◆ **Goal of the exercise**
Find the line in the entries below that contains "το τι κάνουν τα κύτταρα που ανακαλύφθηκαν". Repeat it exactly, and every line after it through the line that contains "στο Allen Institute".

◆ **Recorded information**

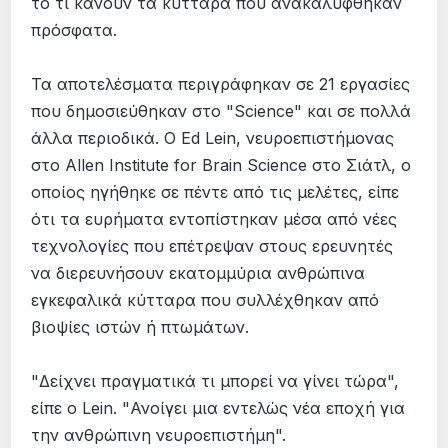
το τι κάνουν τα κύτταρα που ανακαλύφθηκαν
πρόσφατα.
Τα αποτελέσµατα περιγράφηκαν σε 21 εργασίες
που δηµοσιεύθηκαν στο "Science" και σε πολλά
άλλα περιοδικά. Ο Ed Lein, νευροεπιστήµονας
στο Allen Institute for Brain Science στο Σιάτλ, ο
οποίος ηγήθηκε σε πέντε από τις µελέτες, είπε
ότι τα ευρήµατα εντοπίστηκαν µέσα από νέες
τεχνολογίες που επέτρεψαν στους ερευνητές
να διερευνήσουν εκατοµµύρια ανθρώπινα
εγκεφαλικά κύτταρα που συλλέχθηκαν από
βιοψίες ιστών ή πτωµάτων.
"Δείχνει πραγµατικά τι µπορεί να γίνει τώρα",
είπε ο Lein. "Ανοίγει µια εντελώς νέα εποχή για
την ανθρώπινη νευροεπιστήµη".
==
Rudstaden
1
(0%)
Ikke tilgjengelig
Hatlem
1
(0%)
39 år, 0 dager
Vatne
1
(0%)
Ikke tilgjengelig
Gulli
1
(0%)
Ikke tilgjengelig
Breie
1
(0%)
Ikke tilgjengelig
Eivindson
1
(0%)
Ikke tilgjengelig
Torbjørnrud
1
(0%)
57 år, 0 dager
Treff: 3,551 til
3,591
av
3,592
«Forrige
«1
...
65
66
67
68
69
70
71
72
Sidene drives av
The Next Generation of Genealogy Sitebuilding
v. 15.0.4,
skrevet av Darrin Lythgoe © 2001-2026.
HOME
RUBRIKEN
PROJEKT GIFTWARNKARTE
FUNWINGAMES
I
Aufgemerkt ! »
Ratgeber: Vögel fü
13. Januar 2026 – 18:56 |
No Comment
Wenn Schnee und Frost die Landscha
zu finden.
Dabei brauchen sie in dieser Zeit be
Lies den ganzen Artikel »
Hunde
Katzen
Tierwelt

◆ **Exercise output**
το τι κάνουν τα κύτταρα που ανακαλύφθηκαν
πρόσφατα.
Τα αποτελέσµατα περιγράφηκαν σε 21 εργασίες
που δηµοσιεύθηκαν στο "Science" και σε πολλά
άλλα περιοδικά. Ο Ed Lein, νευροεπιστήµονας
στο Allen Institute for Brain Science στο Σιάτλ, ο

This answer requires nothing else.